2jacks;n9182551 said:
ale mam wrażenie że ta runda nie istnieje.

To jest niestety nic nadzwyczajnego. Zdobycie obecnie przewagi kart jest nietrywialną sztuką, a spasowanie 2 rundy po wygraniu pierwszej automatycznie daje 2 karty do przodu. Zazwyczaj wygrywamy pierwsza rundę z kartą straty i stajemy do drugiej rundy z koniecznością zaczynania. A jak od razu spasujemy to nie dość, że odrabiamy stratę karty to jeszcze przeciwnik zaczyna 3 rundę, zatem (jeżeli jakiś szpieg czy smoczek nie wpadnie po drodze) mamy ostatni ruch.

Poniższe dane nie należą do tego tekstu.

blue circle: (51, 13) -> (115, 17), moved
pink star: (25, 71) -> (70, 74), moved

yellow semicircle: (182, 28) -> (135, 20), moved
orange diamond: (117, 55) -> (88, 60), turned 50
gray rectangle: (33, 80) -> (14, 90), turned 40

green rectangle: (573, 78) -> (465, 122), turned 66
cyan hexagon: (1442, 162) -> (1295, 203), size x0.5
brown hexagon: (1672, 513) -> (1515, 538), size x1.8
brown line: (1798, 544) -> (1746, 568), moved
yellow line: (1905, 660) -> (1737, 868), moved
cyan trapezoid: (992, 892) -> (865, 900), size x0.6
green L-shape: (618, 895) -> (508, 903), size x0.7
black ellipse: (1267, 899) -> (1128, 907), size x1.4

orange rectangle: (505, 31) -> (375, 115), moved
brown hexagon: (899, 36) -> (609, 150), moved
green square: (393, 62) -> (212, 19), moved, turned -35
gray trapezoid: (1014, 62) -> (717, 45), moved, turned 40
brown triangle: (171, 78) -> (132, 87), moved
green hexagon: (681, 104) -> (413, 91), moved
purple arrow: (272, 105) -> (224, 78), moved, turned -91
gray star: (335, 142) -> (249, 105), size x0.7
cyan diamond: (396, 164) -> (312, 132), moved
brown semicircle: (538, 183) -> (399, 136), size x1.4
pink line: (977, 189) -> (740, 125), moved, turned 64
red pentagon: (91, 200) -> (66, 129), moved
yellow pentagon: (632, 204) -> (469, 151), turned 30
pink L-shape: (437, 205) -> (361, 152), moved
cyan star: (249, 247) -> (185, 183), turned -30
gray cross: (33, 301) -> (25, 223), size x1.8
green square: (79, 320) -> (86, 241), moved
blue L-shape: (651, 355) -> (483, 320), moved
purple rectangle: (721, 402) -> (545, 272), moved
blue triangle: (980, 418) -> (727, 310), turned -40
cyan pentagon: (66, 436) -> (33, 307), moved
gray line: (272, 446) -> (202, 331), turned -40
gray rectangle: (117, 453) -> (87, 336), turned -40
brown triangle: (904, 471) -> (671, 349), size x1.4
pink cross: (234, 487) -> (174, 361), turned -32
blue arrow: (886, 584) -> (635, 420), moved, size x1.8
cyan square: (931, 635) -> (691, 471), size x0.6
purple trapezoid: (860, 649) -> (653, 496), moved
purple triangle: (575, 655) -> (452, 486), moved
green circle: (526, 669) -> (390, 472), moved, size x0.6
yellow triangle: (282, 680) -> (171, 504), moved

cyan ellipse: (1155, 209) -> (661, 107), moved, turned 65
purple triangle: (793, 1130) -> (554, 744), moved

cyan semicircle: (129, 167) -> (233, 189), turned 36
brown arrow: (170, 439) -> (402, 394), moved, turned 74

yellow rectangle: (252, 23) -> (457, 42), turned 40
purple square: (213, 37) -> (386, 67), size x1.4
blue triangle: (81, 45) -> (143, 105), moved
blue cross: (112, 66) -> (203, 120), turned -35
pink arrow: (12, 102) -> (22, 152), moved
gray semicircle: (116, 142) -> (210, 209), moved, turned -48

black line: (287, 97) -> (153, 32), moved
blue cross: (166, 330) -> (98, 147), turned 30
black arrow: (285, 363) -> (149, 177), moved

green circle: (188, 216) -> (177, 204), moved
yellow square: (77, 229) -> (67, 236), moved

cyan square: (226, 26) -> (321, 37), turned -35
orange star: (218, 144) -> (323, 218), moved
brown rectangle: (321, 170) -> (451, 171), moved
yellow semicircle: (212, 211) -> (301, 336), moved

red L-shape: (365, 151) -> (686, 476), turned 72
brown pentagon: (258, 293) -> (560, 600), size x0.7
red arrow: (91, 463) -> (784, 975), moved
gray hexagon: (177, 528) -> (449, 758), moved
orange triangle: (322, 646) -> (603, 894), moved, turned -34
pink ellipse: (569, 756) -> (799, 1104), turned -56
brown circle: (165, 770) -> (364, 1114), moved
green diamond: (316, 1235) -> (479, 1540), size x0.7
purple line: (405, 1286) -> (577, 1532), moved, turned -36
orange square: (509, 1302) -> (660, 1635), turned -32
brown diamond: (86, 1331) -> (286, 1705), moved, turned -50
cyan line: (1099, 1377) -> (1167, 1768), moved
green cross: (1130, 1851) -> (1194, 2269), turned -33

Taka zagrywka to trochę jak dawne zagranie Milva+Płotka. Nic finezyjnego no ale nic na to nie poradzisz :)
 
luk757 eee tam :) nie chodzi o każdą, chodzi o zabranie głosu, w sensie " to co poruszacie w tym wątku jest całkiem interesujące, róbcie to dalej, przyglądamy się" albo "przeskanowaliśmy cały wątek i nie widzimy możliwości aby zaimplementować ww zagadnienia do gry, spróbujcie czegoś innego". Po co rozważać na temat pogody skoro devsi mają już plan działania i nic z zewnątrz nie będzie na pewno rozważane. Zwyczajnie szkoda zaangażowania ;)
 
TanatosPL;n9179761 said:
Duuuużo nowych kart i to jak najszybciej.

Zastanawiam się dlaczego niektórzy ludzie sądzą, że My jako POLACY jesteśmy chciwi! Powinniśmy dać trochę czasu na oswojenie się z grą twórcom, którzy pierwszy raz tworzą grę przez online i na pewno ciężko pracują nad grą całymi dniami, godzinami, miesiącami...... Czyli pozostaje nam tylko cierpliwie czekać, a nie narzucać się na Nich co Ich stresuje. Jeśli chodzi o ściąganie tali czy decków możesz ściągnąć jego szkielet i dodać coś innego, lecz na razie jest mało kart.